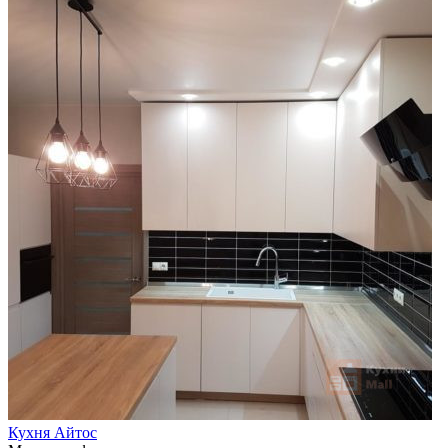
Кухня Айтос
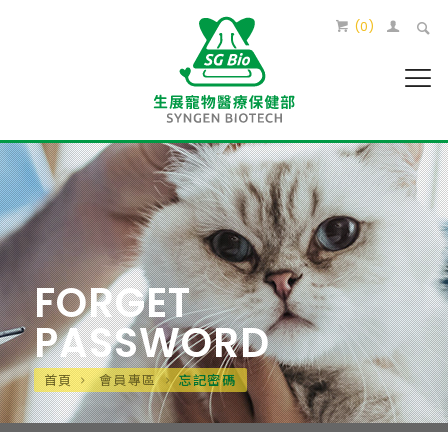
(
0
)
FORGET
PASSWORD
首頁
會員專區
忘記密碼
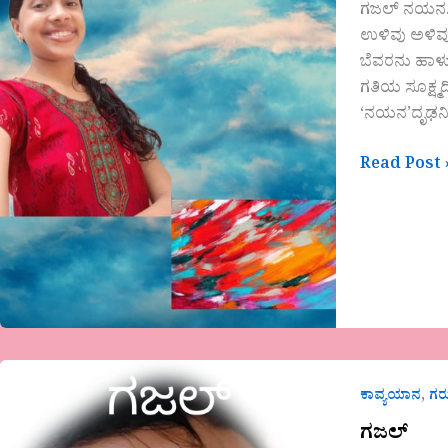
ಗಜಲ್ ನಯನ. ಜ
ಉಳಿವು ಅಳಿವು
ಬೆವರನು ಹಾಳು
ಗತಿಯ ಸೂಕ್ಷ್ಮ
‘ನಯನ’ದೃಢನಿರ
Read Post 
ಗಜಲ್
,
ಕಾವ್ಯಯಾನ
ಗ
ಗಜಲ್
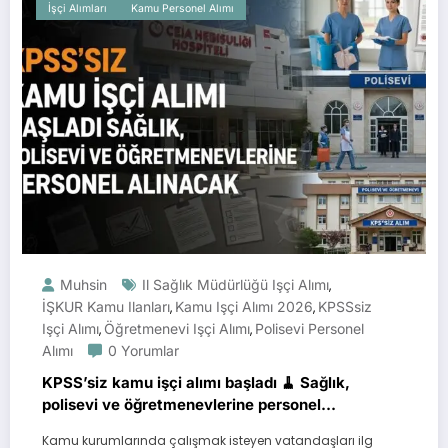
İşçi Alımları
Kamu Personel Alımı
Muhsin
Il Sağlık Müdürlüğü Işçi Alımı
,
İŞKUR Kamu Ilanları
Kamu Işçi Alımı 2026
KPSSsiz
,
,
Işçi Alımı
Öğretmenevi Işçi Alımı
Polisevi Personel
,
,
Alımı
0 Yorumlar
KPSS’siz kamu işçi alımı başladı 🧹 Sağlık,
polisevi ve öğretmenevlerine personel
alınacak
Kamu kurumlarında çalışmak isteyen vatandaşları ilg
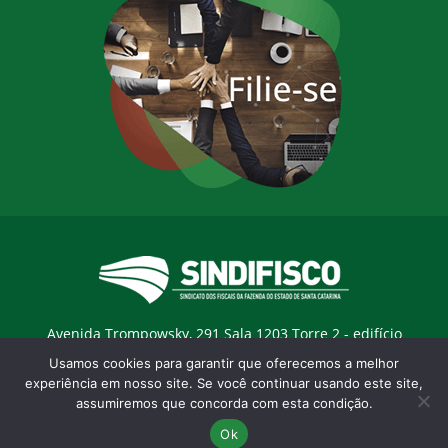
Avenida Trompowsky, 291 Sala 1203 Torre 2 - edifício
Trompowsky Corporate - Centro - Florianopólis / SC - CEP:
Usamos cookies para garantir que oferecemos a melhor
88015-300 |
E-mail:
sindifisco@sindifisco.org.br
experiência em nosso site. Se você continuar usando este site,
assumiremos que concorda com esta condição.
Desenvolvido pela
agência Marketing Objetivo
Ok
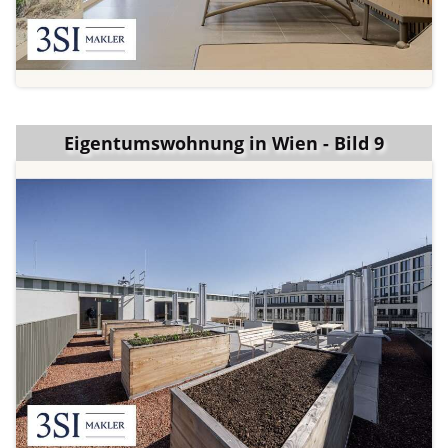
Eigentumswohnung in Wien - Bild 9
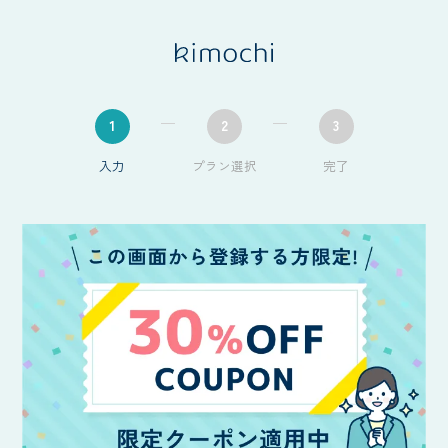
1
2
3
入力
プラン選択
完了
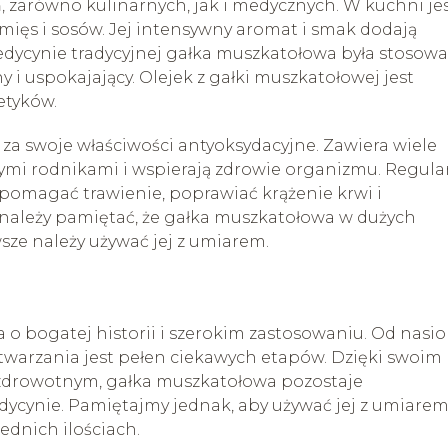
 zarówno kulinarnych, jak i medycznych. W kuchni je
mięs i sosów. Jej intensywny aromat i smak dodają
ycynie tradycyjnej gałka muszkatołowa była stosow
 i uspokajający. Olejek z gałki muszkatołowej jest
etyków.
za swoje właściwości antyoksydacyjne. Zawiera wiele
ymi rodnikami i wspierają zdrowie organizmu. Regula
omagać trawienie, poprawiać krążenie krwi i
należy pamiętać, że gałka muszkatołowa w dużych
sze należy używać jej z umiarem.
 o bogatej historii i szerokim zastosowaniu. Od nasi
zetwarzania jest pełen ciekawych etapów. Dzięki swoim
drowotnym, gałka muszkatołowa pozostaje
ycynie. Pamiętajmy jednak, aby używać jej z umiarem
ednich ilościach.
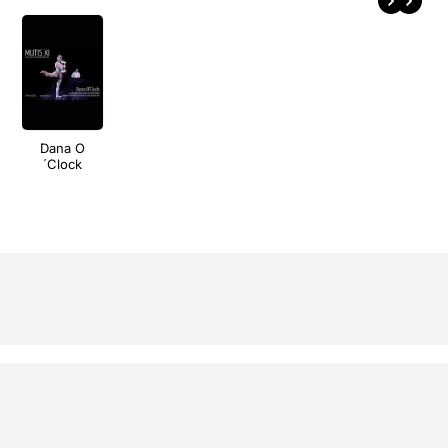
Dana O
´Clock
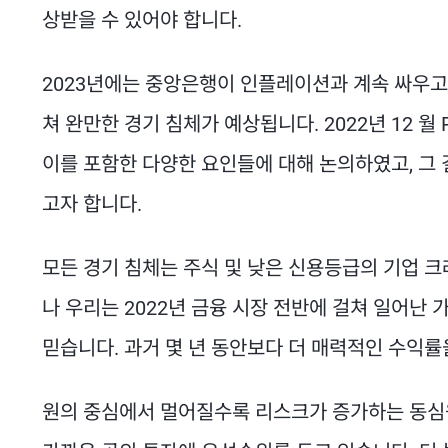
상받을 수 있어야 합니다.
2023년에는 중앙은행이 인플레이션과 계속 싸우고
쳐 완만한 경기 침체가 예상됩니다. 2022년 12 
이를 포함한 다양한 요인들에 대해 논의하였고, 그 
고자 합니다.
모든 경기 침체는 주식 및 낮은 신용등급의 기업 크
나 우리는 2022년 금융 시장 전반에 걸쳐 일어난
믿습니다. 과거 몇 년 동안보다 더 매력적인 수익
원의 중심에서 멀어질수록 리스크가 증가하는 동심원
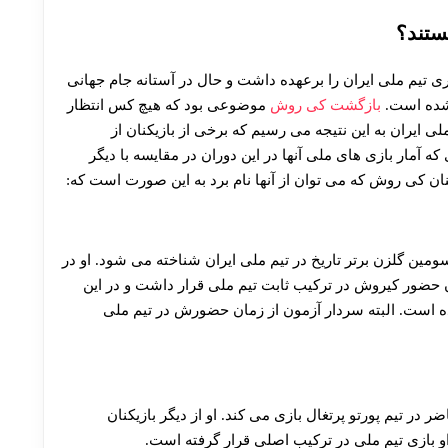
ستند؟
وش در طی سال های ۲۰۱۱ تا ۲۰۱۹ مربیگری تیم ملی ایران را برعهده داشت و حال در آستانه جام جهانی
بازگشت کی روش
موضوعی بود که هیچ کس انتظار
ی ایران به این نتیجه می رسیم که برخی از بازیکنان از
 آمار بازی های ملی آنها در این دوران در مقایسه با دیگر
نان کی روش که می توان از آنها نام برد به این صورت است که:
مین گلزن برتر تاریخ در تیم ملی ایران شناخته می شود. او در
ن حضور کیروش در ترکیب ثابت تیم ملی قرار داشت و در این
ام داده و ۲۸ گل به ثمر رسانده است. البته سردار آزمون از زمان حضورش در تیم ملی
در تیم پورتو پرتغال بازی می کند. او از دیگر بازیکنان
بازی تیم ملی در ترکیب اصلی قرار گرفته است.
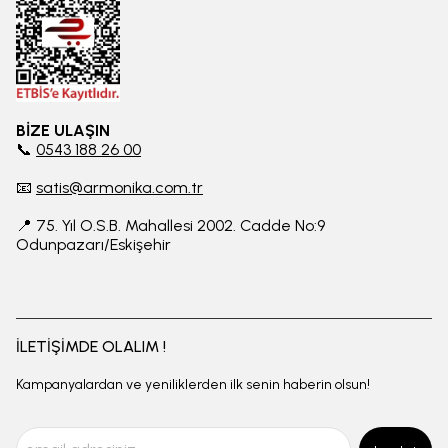
BİZE ULAŞIN
📞
0543 188 26 00
📧
satis@armonika.com.tr
📍 75. Yıl O.S.B. Mahallesi 2002. Cadde No:9
Odunpazarı/Eskişehir
İLETİŞİMDE OLALIM !
Kampanyalardan ve yeniliklerden ilk senin haberin olsun!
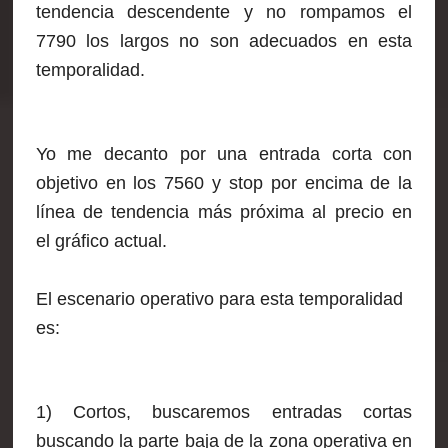
tendencia descendente y no rompamos el
7790 los largos no son adecuados en esta
temporalidad.
Yo me decanto por una entrada corta con
objetivo en los 7560 y stop por encima de la
línea de tendencia más próxima al precio en
el gráfico actual.
El escenario operativo para esta temporalidad
es:
1) Cortos, buscaremos entradas cortas
buscando la parte baja de la zona operativa en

> Task to carry out
Set down again, exactly, the lines of the material above from its first line to the one with "omagać trawienie, poprawiać krążenie krwi i", inclusive. Leave the pictures out.

> Solution to this problem
Кухня Айтос
(
0
)
FORGET
PASSWORD
首頁
會員專區
忘記密碼
ಗಜಲ್ ನಯನ. ಜ
ಉಳಿವು ಅಳಿವು
ಬೆವರನು ಹಾಳು
ಗತಿಯ ಸೂಕ್ಷ್ಮ
‘ನಯನ’ದೃಢನಿರ
Read Post 
ಗಜಲ್
,
ಕಾವ್ಯಯಾನ
ಗ
ಗಜಲ್
İşçi Alımları
Kamu Personel Alımı
Muhsin
Il Sağlık Müdürlüğü Işçi Alımı
,
İŞKUR Kamu Ilanları
Kamu Işçi Alımı 2026
KPSSsiz
,
,
Işçi Alımı
Öğretmenevi Işçi Alımı
Polisevi Personel
,
,
Alımı
0 Yorumlar
KPSS’siz kamu işçi alımı başladı 🧹 Sağlık,
polisevi ve öğretmenevlerine personel
alınacak
Kamu kurumlarında çalışmak isteyen vatandaşları ilg
Avenida Trompowsky, 291 Sala 1203 Torre 2 - edifício
Trompowsky Corporate - Centro - Florianopólis / SC - CEP:
Usamos cookies para garantir que oferecemos a melhor
88015-300 |
E-mail:
sindifisco@sindifisco.org.br
experiência em nosso site. Se você continuar usando este site,
assumiremos que concorda com esta condição.
Desenvolvido pela
agência Marketing Objetivo
Ok
Eigentumswohnung in Wien - Bild 9
1
2
3
入力
プラン選択
完了
 zarówno kulinarnych, jak i medycznych. W kuchni je
mięs i sosów. Jej intensywny aromat i smak dodają
ycynie tradycyjnej gałka muszkatołowa była stosow
 i uspokajający. Olejek z gałki muszkatołowej jest
etyków.
za swoje właściwości antyoksydacyjne. Zawiera wiele
ymi rodnikami i wspierają zdrowie organizmu. Regula
omagać trawienie, poprawiać krążenie krwi i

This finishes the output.